Where a line below includes the word "Bakanlığı", copy that line.

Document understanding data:
++++++++++

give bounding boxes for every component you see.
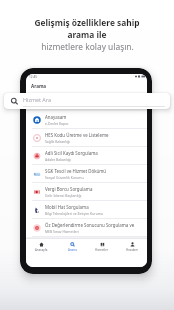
button[interactable]: HES Kodu Üretme ve Listeleme [26, 129, 147, 147]
staticText: Anayasam [45, 114, 67, 120]
staticText: Arama [68, 248, 77, 252]
button[interactable]: Vergi Borcu Sorgulama [26, 183, 147, 201]
staticText: Bilgi Teknolojileri ve İletişim Kurumu [45, 211, 103, 216]
staticText: hizmetlere kolay ulaşın. [41, 41, 134, 52]
staticText: e-Devlet Kapısı [45, 121, 69, 126]
button[interactable]: Mobil Hat Sorgulama [26, 201, 147, 219]
staticText: Hizmetler [95, 248, 109, 252]
staticText: Mobil Hat Sorgulama [45, 204, 89, 210]
staticText: MEB Sınav Hizmetleri [45, 229, 79, 234]
button[interactable]: Anayasam [26, 111, 147, 129]
staticText: Adli Sicil Kaydı Sorgulama [45, 150, 98, 156]
staticText: HES Kodu Üretme ve Listeleme [45, 132, 109, 138]
button[interactable]: Anasayfa [26, 239, 57, 267]
other: Ara [10, 97, 19, 106]
staticText: Anasayfa [35, 248, 48, 252]
staticText: Vergi Borcu Sorgulama [45, 186, 93, 192]
staticText: SGK Tescil ve Hizmet Dökümü [45, 168, 107, 174]
staticText: Sosyal Güvenlik Kurumu [45, 175, 84, 180]
button[interactable]: Arama [57, 239, 87, 267]
button[interactable]: Öz Değerlendirme Sonucunu Sorgulama ve S… [26, 219, 147, 237]
staticText: Öz Değerlendirme Sonucunu Sorgulama ve S… [45, 222, 143, 228]
button[interactable]: Hesabım [117, 239, 147, 267]
staticText: arama ile [67, 29, 107, 40]
staticText: Gelişmiş özelliklere sahip [34, 17, 140, 28]
staticText: 12:45 [29, 75, 38, 79]
staticText: Sağlık Bakanlığı [45, 139, 70, 144]
button[interactable]: SGK Tescil ve Hizmet Dökümü [26, 165, 147, 183]
staticText: Hesabım [126, 248, 139, 252]
staticText: Adalet Bakanlığı [45, 157, 71, 162]
button[interactable]: Ara [4, 93, 170, 109]
button[interactable]: Adli Sicil Kaydı Sorgulama [26, 147, 147, 165]
staticText: Hizmet Ara [23, 96, 51, 103]
staticText: Arama [31, 83, 47, 89]
button[interactable]: Hizmetler [87, 239, 117, 267]
staticText: Gelir İdaresi Başkanlığı [45, 193, 82, 198]
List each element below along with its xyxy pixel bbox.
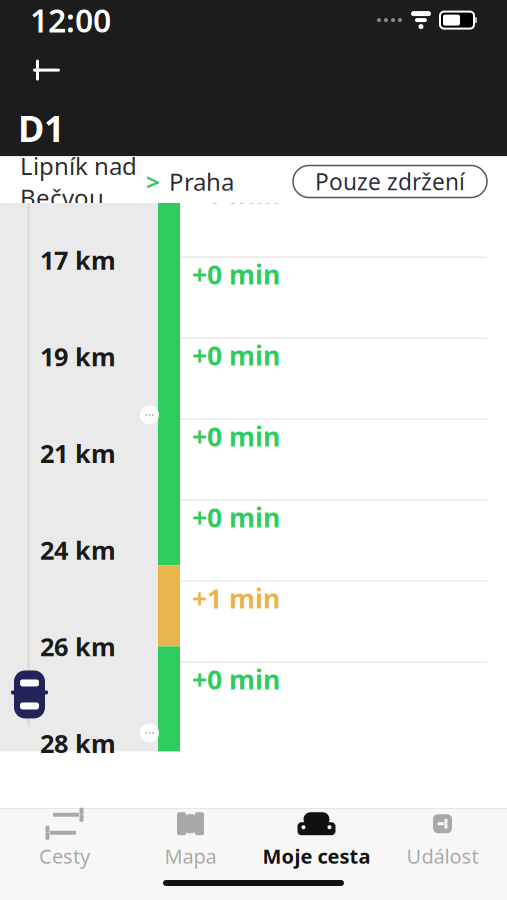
button[interactable]: Událost [380,809,506,871]
staticText: +0 min [192,499,280,535]
button[interactable]: Cesty [2,809,128,871]
staticText: Mapa [164,843,216,869]
staticText: Moje cesta [262,843,370,869]
staticText: Událost [406,843,478,869]
staticText: Pouze zdržení [315,166,465,196]
staticText: Cesty [39,843,90,869]
button[interactable]: Back [14,44,76,96]
staticText: 16 km [40,146,116,180]
button[interactable]: Pouze zdržení [293,166,487,198]
staticText: 17 km [40,243,116,277]
staticText: +0 min [192,175,280,211]
staticText: 12:00 [30,0,111,41]
staticText: 21 km [40,436,116,470]
staticText: +0 min [192,661,280,697]
staticText: 24 km [40,533,116,567]
staticText: +0 min [192,256,280,292]
button[interactable]: Moje cesta [254,809,380,871]
staticText: 26 km [40,630,116,663]
button[interactable]: Mapa [128,809,254,871]
staticText: +0 min [192,418,280,454]
staticText: D1 [18,104,65,152]
staticText: +1 min [192,580,280,616]
button[interactable]: Lipník nad Bečvou [20,150,234,213]
staticText: 19 km [40,340,116,373]
staticText: +0 min [192,337,280,373]
staticText: Praha [169,166,234,198]
staticText: > [146,166,160,198]
staticText: 30 km [40,823,116,856]
staticText: 28 km [40,726,116,760]
staticText: Lipník nad Bečvou [20,150,137,213]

++++++++++

■ RESPONSE AREA ■
staticText: Sağlık Bakanlığı [45, 139, 70, 144]
staticText: Adalet Bakanlığı [45, 157, 71, 162]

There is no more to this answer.